A utilização de malwares para mineração de criptomoedas está ganhando grandes proporções. Há menos de uma semana, a Kaspersky identificou um grupo que ganhou milhões com malware de mineração. Agora, segundo o pesquisador de segurança Troy Mursch, do Bad Packets Report, cerca de 50 mil sites foram infectados com scripts de criptografia.
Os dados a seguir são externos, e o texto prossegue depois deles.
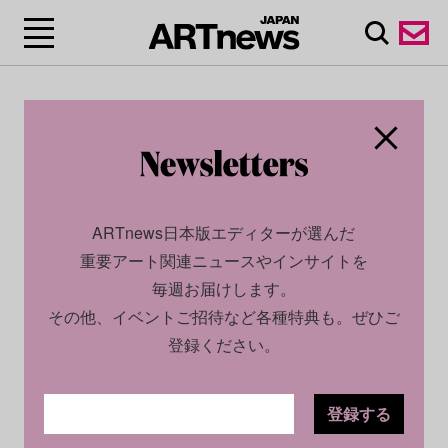
ARTnews日本版エディターが選んだ
重要アート関連ニュースやインサイトを
毎週お届けします。
その他、イベントご招待など各種特典も。ぜひご
登録ください。
登録する
ECONOMY
NEWS
2022.04.04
Com base no motor de pesquisa Public WWW – ferramenta que permite que seus usuários realizem pesquisas de qualquer HTML, JavaScript, CSS e texto plano no código-fonte de páginas da web, além de baixar uma lista de sites que o contenham –, ele conseguiu identificar 48.953 sites afetados. Entre eles, pelo menos, 7.368 são alimentados pelo WordPress.

Além disso, o pesquisador revela que a maior parte dos sites executam o script de criptografia CoinHive – malware que dispara um software minerador no computador. Foram cerca de 40 mil sites infectados, aproximadamente 80% de todos os casos registrados. E esse número é crescente, levando em consideração que Mursch encontrou, em novembro de 2017, aproximadamente 30 mil sites que executam o malware. 



 

A pesquisa afirma que os outros 19% estão espalhados entre várias outras ferramentas, entre elas Crypto-Loot (2.057 sites), CoinImp (4.119), Minr (692) e DeepMiner (2.160).

Vale ressaltar que, em fevereiro, pesquisadores de segurança descobriram que uma série de sites legítimos – incluindo do governo e portais das agências de serviços públicos – estavam executando silenciosamente scripts de criptografia.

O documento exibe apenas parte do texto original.